Dès l’entre-deux-guerres, Proust avait été salué par Gide et Gallimard comme un auteur au talent immense, mais cela n’empêcha pas plusieurs salves de critiques de s’abattre sur la Recherche. Sans surprise, Céline est l’un des plus virulents, par exemple dans Bagatelles pour un massacre où il présente le style de Proust comme: « la très minusculisante analyse d’enculage à la Prout-Proust, « montée-nuance », en demi-dard de quart de mouche ».
Ou encore dans une lettre à Milton Hindus, en 1947: « Proust explique beaucoup pour mon goût – trois cents pages pour nous faire comprendre que Tutur encule Tatave c’est trop ».
Pour bien des auteurs, Sartre en tête, Proust était le représentant honni de l’irresponsabilité bourgeoise, tandis que d’autres, comme Albert Cohen, furent écœurés par la flagornerie et le snobisme qui ressortaient de sa correspondance.
Et au village d’Illiers, rebaptisé aujourd’hui Illiers-Combray en mémoire de l’auteur, la pâtissière a beau vendre cinq cents madeleines par semaine, Compagnon rappelle que les villageois accueillaient autrefois les étrangers avec peu d’enthousiasme : « C’est des proustiens, ça encore ! Des pédérastes et ça boit que de l’yau. »
Heureusement que la roue tourne, et que des publications posthumes ont permis de nuancer bien des critiques. La parution de Jean Santeuil en 1952 a donné une nouvelle image d’un Proust ardemment dreyfusard, séduit par le socialisme. À partir de Georges Bataille, Proust n’est donc plus perçu comme l’auteur bourgeois d’une littérature de l’intériorité mais comme un écrivain subversif qui transgresse la morale et les valeurs bourgeoises, dans la lignée de Sade et de Baudelaire.

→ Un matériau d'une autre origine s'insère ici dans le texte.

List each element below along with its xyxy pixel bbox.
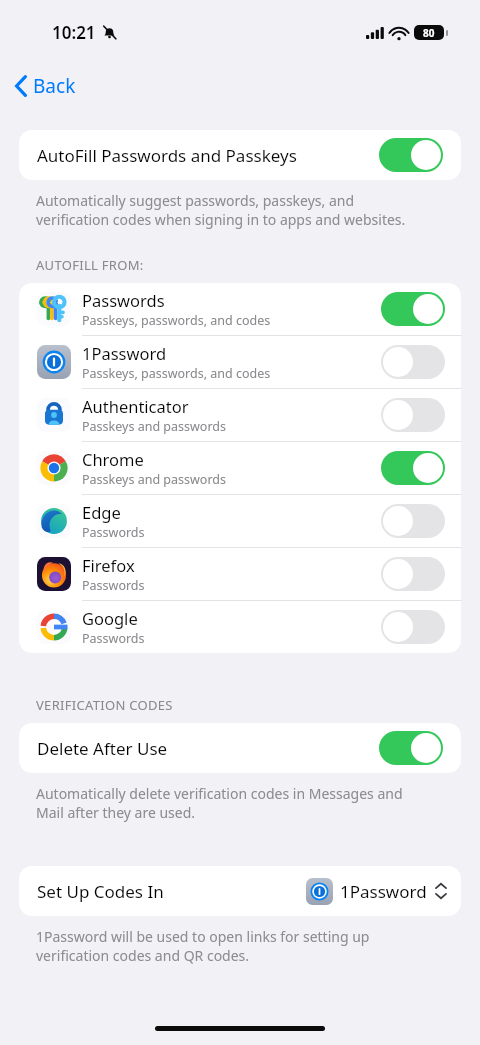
button[interactable]: Off: [381, 504, 445, 538]
staticText: Passkeys and passwords: [82, 471, 226, 488]
staticText: VERIFICATION CODES: [36, 696, 173, 714]
button[interactable]: On: [381, 451, 445, 485]
staticText: Automatically suggest passwords, passkey…: [36, 191, 406, 229]
staticText: Set Up Codes In: [37, 880, 164, 903]
staticText: Passkeys, passwords, and codes: [82, 365, 271, 382]
staticText: Passwords: [82, 577, 145, 594]
button[interactable]: AutoFill Passwords and Passkeys: [19, 130, 461, 180]
staticText: Passkeys and passwords: [82, 418, 226, 435]
button[interactable]: On: [381, 292, 445, 326]
staticText: Authenticator: [82, 395, 189, 417]
button[interactable]: 1Password: [19, 336, 461, 388]
staticText: Delete After Use: [37, 737, 168, 760]
staticText: 80: [423, 26, 435, 40]
button[interactable]: Passwords: [19, 283, 461, 335]
staticText: 10:21: [52, 21, 96, 44]
staticText: Passwords: [82, 524, 145, 541]
button[interactable]: Set Up Codes In: [19, 866, 461, 916]
staticText: Firefox: [82, 554, 135, 576]
button[interactable]: Off: [381, 398, 445, 432]
staticText: Passwords: [82, 289, 165, 311]
button[interactable]: Off: [381, 610, 445, 644]
button[interactable]: Edge: [19, 495, 461, 547]
button[interactable]: On: [379, 138, 443, 172]
staticText: Edge: [82, 501, 121, 523]
button[interactable]: Google: [19, 601, 461, 653]
button[interactable]: Off: [381, 557, 445, 591]
button[interactable]: Firefox: [19, 548, 461, 600]
button[interactable]: Back: [8, 67, 82, 105]
staticText: Chrome: [82, 448, 144, 470]
button[interactable]: Chrome: [19, 442, 461, 494]
button[interactable]: On: [379, 731, 443, 765]
staticText: 1Password: [340, 880, 427, 903]
button[interactable]: Off: [381, 345, 445, 379]
staticText: 1Password will be used to open links for…: [36, 927, 370, 965]
staticText: Back: [33, 73, 76, 99]
button[interactable]: Authenticator: [19, 389, 461, 441]
staticText: AUTOFILL FROM:: [36, 256, 144, 274]
staticText: 1Password: [82, 342, 167, 364]
staticText: Automatically delete verification codes …: [36, 784, 403, 822]
staticText: Passwords: [82, 630, 145, 647]
button[interactable]: Delete After Use: [19, 723, 461, 773]
staticText: AutoFill Passwords and Passkeys: [37, 144, 297, 167]
staticText: Google: [82, 607, 138, 629]
staticText: Passkeys, passwords, and codes: [82, 312, 271, 329]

En 1965, l’édition de Proust au Livre de Poche permet une grande diffusion de son œuvre, et en 1971, le centenaire de la naissance de l’auteur donne lieu à un feu d’artifice de publications. De 2013 à 2014, des colloques, des publications, des expositions et des émissions de radio ou de télé innombrables sont venus commémorer partout dans le monde le centenaire de la publication de Du Côté de chez Swann.

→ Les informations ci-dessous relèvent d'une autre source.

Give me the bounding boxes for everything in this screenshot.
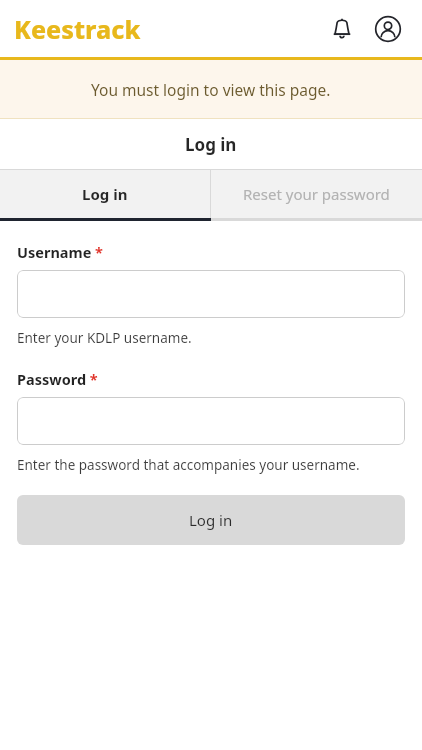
staticText: Keestrack bbox=[14, 12, 141, 46]
staticText: Log in bbox=[189, 510, 233, 530]
staticText: Username * bbox=[17, 242, 103, 262]
button[interactable] bbox=[17, 397, 405, 445]
staticText: Password * bbox=[17, 369, 98, 389]
button[interactable]: Log in bbox=[0, 170, 210, 218]
staticText: Log in bbox=[185, 133, 237, 156]
staticText: Log in bbox=[82, 184, 128, 204]
button[interactable]: Reset your password bbox=[211, 170, 422, 218]
staticText: You must login to view this page. bbox=[91, 79, 331, 100]
button[interactable] bbox=[17, 270, 405, 318]
staticText: Reset your password bbox=[243, 184, 390, 204]
button[interactable]: Notifications bbox=[322, 9, 362, 49]
staticText: Enter the password that accompanies your… bbox=[17, 456, 360, 474]
staticText: Enter your KDLP username. bbox=[17, 329, 192, 347]
button[interactable]: Account bbox=[368, 9, 408, 49]
button[interactable]: Log in bbox=[17, 495, 405, 545]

Tu peux dormir sur tes deux oreilles, Marcel. Ta postérité ne devrait pas trop souffrir du passage à la nouvelle année.
À suivre.
Je lis le chapitre que Antoine Compagnon consacre à la Recherche dans Les lieux de mémoire de Pierre Nora, et je me demande encore une fois si j’ai bien fait de choisir Proust comme auteur principal dans mon corpus de thèse. Compagnon rappelle que le fichier de la Bibliothèque nationale, déjà dans les années 1980, dénombrait plus de livres sur Proust que sur Napoléon ou sur de Gaulle, que la Société des amis de Proust est la plus nombreuse des sociétés d’amis d’auteurs et que « Marcel Proust » a acquis le statut d’une marque déposée, comme l’attestent les tee-shirts à son effigie ou les montres à quartz qui enroulent la première phrase autour de leur cadran. Érudits et grand public, la « proustolâtrie » n’a pas fini de noircir du papier.

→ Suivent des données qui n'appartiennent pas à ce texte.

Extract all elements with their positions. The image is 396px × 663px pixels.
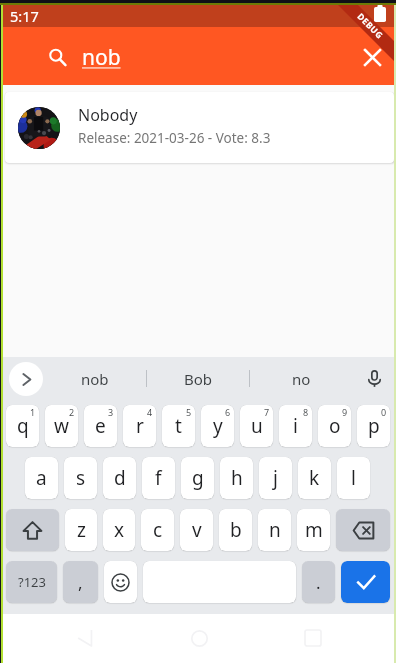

Pourtant, Compagnon souligne que Proust, « d’abord marginal, par son origine juive, sa sexualité, sa mauvaise santé, son snobisme » était loin d’être le candidat idéal pour devenir le lieu de mémoire de toute la littérature française, voire occidentale. À la différence de Victor Hugo, Proust n’a pas obtenu de son vivant la reconnaissance qu’il souhaitait. Il n’a jamais été adulé comme un grand écrivain de la IIIème République, n’a jamais été un auteur à dictées ou un favori des programmes scolaires.
Imprimé à compte d’auteur chez Grasset en 1913, le premier volume a été vendu à un million et demi d’exemplaires entre 1913 et 1987, ce qui est beaucoup moins que les ouvrages de Camus ou de Gide, et dérisoire par rapport aux best-seller d’aujourd’hui qui font autant en moins d’un an.
Dès l’entre-deux-guerres, Proust avait été salué par Gide et Gallimard comme un auteur au talent immense, mais cela n’empêcha pas plusieurs salves de critiques de s’abattre sur la Recherche. Sans surprise, Céline est l’un des plus virulents, par exemple dans Bagatelles pour un massacre où il présente le style de Proust comme: « la très minusculisante analyse d’enculage à la Prout-Proust, « montée-nuance », en demi-dard de quart de mouche ».
Ou encore dans une lettre à Milton Hindus, en 1947: « Proust explique beaucoup pour mon goût – trois cents pages pour nous faire comprendre que Tutur encule Tatave c’est trop ».
Pour bien des auteurs, Sartre en tête, Proust était le représentant honni de l’irresponsabilité bourgeoise, tandis que d’autres, comme Albert Cohen, furent écœurés par la flagornerie et le snobisme qui ressortaient de sa correspondance.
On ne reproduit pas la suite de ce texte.